# SOURCE INFORMATION
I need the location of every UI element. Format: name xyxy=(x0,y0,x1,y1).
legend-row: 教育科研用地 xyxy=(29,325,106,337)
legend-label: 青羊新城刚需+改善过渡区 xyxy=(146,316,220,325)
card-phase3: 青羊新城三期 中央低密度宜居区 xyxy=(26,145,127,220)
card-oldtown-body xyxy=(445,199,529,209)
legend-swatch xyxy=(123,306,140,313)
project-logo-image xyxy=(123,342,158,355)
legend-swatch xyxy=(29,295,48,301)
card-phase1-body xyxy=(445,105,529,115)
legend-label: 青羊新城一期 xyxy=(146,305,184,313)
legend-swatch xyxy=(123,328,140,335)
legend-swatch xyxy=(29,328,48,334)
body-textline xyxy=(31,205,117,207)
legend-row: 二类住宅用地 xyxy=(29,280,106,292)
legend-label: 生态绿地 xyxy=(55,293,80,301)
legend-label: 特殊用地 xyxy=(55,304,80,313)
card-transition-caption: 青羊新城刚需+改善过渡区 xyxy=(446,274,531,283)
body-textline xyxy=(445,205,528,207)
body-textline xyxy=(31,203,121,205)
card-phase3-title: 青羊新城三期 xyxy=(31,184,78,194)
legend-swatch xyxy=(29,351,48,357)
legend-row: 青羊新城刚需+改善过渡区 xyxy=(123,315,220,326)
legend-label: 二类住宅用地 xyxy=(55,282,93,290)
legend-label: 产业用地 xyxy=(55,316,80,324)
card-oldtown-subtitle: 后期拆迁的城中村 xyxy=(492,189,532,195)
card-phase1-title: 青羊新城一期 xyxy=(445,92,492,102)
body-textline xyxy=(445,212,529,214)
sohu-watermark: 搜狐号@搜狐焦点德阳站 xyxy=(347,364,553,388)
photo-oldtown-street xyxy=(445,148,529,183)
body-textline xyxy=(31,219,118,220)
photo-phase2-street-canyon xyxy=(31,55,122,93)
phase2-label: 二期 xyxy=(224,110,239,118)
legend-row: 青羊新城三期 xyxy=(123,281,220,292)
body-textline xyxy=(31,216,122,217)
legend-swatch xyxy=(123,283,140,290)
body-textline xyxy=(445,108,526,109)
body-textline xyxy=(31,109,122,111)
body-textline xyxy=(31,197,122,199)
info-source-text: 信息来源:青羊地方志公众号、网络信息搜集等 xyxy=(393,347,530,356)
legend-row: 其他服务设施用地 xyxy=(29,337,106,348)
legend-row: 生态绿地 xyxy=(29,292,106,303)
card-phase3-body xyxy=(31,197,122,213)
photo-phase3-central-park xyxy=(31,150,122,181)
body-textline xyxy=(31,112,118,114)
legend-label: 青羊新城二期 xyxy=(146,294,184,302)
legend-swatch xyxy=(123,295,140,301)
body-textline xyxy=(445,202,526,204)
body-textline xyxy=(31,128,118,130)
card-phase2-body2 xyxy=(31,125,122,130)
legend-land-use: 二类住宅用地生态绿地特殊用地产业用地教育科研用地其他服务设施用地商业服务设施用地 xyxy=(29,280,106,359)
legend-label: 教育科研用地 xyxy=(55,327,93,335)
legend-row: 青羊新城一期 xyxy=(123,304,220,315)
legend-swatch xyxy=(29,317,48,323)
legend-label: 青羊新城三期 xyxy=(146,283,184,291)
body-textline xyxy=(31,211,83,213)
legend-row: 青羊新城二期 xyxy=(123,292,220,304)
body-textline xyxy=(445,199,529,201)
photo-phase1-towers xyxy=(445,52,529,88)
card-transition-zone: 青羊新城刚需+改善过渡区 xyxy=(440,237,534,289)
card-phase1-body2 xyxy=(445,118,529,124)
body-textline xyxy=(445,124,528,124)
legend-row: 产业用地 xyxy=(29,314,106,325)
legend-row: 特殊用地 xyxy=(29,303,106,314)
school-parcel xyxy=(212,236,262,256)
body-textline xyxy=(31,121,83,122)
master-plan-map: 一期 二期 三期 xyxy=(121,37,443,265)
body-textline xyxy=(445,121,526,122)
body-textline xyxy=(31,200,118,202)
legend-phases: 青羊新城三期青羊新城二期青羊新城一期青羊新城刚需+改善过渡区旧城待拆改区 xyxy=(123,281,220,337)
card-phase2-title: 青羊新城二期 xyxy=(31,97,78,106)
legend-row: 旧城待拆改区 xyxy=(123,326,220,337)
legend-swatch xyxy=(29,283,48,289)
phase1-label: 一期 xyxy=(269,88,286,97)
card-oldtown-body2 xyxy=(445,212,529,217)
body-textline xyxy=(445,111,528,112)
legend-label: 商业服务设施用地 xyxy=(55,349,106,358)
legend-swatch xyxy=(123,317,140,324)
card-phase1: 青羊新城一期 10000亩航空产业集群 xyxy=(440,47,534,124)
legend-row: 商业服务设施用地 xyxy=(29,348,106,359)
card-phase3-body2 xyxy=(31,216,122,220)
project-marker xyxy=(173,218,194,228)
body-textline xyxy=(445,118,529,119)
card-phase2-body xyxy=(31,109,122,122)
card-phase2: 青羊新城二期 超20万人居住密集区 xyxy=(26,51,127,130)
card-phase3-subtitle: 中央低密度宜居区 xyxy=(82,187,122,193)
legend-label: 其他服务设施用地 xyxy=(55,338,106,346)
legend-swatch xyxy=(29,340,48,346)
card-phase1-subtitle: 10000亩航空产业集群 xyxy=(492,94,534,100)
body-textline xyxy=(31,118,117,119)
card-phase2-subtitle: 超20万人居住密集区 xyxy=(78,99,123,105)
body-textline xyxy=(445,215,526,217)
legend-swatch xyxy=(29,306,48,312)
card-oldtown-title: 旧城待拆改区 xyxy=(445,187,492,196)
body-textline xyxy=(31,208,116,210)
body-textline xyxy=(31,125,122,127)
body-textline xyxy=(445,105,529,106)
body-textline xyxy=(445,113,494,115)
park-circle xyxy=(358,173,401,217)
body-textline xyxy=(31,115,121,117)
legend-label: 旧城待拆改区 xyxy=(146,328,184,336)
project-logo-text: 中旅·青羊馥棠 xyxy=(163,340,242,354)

# YOUR TASK
Count the lines in the listing above that include the word "中央低密度宜居区". Reply with the number only.

# OUTPUT
2